30 November 2007
Pope Benedict XVI’s second encyclical letter of his pontificate was published earlier today. It is entitled ‘Spe Salvi’.
The encyclical letter is available from the Vatican website.
‘Saved by Hope’, combines the concern of a true pastor with a rigorous use of the New Testament scriptures and an effective appeal to some great voices in the Catholic tradition: from St Augustine of Hippo down to St Josephine Bakhita of Darfur (who was sold five times in the slave-markets of Sudan before being taken to Italy and set free) and Cardinal Nguyen Van Thuan, a prisoner for thirteen years, five of them spent in solitary confinement.

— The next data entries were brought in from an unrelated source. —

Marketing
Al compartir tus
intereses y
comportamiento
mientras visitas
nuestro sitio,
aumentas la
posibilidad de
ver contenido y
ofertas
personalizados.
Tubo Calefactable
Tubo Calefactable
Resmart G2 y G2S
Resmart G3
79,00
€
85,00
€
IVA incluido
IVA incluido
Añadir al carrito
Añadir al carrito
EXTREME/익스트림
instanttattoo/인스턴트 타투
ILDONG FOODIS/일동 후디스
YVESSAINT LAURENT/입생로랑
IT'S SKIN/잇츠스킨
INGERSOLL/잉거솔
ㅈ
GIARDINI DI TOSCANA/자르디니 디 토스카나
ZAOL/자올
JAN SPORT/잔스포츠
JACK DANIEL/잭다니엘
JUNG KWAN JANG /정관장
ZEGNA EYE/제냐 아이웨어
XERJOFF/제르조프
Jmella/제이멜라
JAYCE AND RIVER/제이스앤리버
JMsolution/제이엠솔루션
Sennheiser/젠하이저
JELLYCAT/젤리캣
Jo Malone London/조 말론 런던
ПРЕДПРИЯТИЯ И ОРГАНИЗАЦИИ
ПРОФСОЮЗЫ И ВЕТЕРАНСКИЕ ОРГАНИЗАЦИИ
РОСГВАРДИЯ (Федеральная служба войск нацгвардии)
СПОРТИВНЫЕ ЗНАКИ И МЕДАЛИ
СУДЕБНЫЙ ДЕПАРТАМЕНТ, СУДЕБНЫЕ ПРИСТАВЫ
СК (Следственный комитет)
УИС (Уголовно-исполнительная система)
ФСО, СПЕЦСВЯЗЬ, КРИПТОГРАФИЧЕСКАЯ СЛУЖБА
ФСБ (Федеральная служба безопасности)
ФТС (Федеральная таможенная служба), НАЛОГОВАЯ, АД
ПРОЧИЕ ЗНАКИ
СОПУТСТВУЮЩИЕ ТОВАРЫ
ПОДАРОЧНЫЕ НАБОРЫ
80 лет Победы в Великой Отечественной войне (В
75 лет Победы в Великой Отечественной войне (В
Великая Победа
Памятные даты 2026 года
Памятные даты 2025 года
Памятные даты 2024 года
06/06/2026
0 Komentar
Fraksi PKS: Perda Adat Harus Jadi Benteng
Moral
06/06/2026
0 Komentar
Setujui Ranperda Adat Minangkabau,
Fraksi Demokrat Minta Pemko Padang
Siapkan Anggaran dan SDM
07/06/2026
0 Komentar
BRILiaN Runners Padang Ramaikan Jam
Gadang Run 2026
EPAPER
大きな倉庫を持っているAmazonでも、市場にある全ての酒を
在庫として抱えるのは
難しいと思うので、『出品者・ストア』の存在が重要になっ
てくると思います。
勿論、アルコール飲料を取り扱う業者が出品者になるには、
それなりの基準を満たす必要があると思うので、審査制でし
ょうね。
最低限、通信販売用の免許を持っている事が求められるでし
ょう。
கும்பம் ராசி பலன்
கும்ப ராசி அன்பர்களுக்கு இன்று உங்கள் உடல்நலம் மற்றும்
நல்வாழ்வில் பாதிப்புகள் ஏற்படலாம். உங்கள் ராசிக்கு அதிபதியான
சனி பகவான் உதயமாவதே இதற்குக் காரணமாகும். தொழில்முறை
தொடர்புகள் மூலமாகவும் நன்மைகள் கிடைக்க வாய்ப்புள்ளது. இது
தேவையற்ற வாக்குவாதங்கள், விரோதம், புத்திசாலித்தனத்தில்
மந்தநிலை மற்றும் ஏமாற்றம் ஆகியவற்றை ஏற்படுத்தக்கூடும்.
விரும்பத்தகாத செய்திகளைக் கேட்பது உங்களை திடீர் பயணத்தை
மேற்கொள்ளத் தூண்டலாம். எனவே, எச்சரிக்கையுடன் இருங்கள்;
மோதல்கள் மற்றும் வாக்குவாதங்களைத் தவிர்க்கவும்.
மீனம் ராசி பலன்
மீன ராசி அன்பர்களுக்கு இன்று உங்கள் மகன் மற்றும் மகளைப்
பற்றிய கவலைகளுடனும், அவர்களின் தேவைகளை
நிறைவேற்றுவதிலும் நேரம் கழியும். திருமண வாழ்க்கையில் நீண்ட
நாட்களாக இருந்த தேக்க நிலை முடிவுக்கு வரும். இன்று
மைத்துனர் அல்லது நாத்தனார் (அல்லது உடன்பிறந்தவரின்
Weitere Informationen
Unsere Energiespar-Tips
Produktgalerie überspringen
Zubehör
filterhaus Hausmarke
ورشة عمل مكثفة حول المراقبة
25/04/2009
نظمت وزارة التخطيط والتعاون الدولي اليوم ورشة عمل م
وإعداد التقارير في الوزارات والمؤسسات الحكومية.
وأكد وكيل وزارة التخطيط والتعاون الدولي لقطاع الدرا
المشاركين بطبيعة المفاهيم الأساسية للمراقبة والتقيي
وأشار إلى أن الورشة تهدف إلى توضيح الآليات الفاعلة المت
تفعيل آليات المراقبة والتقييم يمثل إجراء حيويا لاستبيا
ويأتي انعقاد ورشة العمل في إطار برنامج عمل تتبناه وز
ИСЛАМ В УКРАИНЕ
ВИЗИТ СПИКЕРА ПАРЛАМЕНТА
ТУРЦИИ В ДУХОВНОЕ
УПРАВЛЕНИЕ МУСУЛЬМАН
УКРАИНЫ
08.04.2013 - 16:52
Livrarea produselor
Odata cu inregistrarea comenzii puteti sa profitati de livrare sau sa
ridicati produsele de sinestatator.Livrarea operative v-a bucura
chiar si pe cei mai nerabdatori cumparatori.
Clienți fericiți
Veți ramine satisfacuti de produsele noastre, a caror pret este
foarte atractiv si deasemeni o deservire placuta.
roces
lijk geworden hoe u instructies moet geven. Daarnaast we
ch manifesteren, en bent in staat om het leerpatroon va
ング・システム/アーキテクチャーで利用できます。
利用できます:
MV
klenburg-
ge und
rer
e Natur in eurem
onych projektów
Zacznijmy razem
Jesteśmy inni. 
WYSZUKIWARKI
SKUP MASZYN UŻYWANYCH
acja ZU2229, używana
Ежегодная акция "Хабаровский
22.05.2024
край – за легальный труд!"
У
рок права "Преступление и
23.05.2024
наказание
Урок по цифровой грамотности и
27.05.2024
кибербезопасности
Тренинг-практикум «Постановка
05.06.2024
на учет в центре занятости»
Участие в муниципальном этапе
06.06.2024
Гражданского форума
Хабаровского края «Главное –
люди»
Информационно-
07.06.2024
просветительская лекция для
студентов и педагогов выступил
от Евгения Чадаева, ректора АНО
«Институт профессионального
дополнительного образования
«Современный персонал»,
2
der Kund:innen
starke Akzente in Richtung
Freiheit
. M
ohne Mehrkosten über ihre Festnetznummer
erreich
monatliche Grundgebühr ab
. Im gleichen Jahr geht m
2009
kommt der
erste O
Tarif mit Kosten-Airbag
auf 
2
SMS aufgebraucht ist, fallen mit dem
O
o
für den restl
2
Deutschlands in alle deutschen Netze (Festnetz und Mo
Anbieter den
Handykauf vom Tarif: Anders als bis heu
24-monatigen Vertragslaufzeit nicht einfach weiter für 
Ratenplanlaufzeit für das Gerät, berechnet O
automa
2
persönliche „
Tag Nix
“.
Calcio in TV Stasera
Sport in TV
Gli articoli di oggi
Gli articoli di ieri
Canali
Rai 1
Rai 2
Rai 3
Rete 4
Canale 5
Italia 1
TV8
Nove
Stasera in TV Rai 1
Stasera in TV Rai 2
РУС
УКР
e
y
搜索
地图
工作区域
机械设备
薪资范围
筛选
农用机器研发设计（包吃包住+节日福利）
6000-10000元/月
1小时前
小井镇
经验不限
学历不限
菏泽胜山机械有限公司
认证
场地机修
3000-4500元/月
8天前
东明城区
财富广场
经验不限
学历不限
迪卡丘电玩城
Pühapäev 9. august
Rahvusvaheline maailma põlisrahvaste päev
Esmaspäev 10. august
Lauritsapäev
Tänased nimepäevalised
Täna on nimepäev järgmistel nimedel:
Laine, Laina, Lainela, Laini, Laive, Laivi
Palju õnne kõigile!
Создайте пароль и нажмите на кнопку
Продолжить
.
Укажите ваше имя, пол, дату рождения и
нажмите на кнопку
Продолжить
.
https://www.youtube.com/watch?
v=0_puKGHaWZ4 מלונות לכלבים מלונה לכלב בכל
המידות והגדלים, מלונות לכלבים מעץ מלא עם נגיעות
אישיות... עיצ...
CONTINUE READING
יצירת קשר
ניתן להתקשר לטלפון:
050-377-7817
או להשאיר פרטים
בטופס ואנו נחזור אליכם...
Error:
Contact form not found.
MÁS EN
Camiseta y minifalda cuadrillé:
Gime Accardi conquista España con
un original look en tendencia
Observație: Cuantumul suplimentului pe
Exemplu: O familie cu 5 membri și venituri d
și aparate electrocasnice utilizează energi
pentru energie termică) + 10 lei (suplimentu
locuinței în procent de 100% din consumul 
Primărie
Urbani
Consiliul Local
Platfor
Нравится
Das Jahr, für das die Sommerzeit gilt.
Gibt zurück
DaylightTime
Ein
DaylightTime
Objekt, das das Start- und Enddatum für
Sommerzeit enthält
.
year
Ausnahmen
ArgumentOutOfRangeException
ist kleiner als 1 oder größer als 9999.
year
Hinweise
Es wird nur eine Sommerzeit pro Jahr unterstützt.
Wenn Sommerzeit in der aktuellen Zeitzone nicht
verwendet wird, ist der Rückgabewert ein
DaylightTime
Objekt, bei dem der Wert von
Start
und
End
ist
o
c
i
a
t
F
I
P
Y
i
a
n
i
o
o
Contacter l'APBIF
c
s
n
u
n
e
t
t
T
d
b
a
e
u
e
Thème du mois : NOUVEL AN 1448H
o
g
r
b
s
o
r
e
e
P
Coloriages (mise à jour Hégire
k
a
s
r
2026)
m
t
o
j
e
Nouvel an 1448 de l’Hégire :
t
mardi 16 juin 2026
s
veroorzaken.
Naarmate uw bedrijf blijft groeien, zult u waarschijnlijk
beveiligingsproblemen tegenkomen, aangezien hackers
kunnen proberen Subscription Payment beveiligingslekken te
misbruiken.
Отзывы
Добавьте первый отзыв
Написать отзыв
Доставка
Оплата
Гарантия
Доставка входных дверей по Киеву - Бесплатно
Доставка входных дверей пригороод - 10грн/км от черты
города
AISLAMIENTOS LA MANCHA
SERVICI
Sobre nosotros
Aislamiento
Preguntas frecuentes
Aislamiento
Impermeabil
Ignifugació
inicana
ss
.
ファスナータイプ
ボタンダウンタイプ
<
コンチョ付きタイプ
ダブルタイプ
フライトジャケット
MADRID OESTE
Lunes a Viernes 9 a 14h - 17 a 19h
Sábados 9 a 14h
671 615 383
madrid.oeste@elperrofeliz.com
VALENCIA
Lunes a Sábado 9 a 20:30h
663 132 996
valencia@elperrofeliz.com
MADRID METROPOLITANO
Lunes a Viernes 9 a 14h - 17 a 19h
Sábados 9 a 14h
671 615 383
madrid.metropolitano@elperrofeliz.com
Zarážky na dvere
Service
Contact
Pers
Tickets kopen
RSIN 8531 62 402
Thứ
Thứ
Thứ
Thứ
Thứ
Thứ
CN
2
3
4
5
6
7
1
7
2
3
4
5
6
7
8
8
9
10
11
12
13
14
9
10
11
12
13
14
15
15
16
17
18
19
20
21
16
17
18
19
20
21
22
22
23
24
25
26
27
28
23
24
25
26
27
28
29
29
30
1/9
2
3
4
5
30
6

“The Pope evokes the many lesser hopes that carry us forward in our lives,” said a spokesperson for the Catholic Bishops’ Conference of England and Wales. “‘Young people,’ the Pope writes, ‘can have the hope of a great and satisfying love; the hope of a certain position in their profession, or of some success that will prove decisive for the rest of their lives.’ But even when such hopes are fulfilled, it becomes evident that ‘only something infinite’ will satisfy us, that ‘great hope’ which is something more than we ‘ever attain’ or achieve for ourselves. One catches here an echo of St Augustine's words at the beginning of his CONFESSIONS: ‘Our heart is restless until it finds rest in you, O Lord’.
"This second encyclical by Pope Benedict XVI is a wonderful gift for Advent and Christmas, a luminous and inspiring text to be assimilated in quiet reflection and prayer.”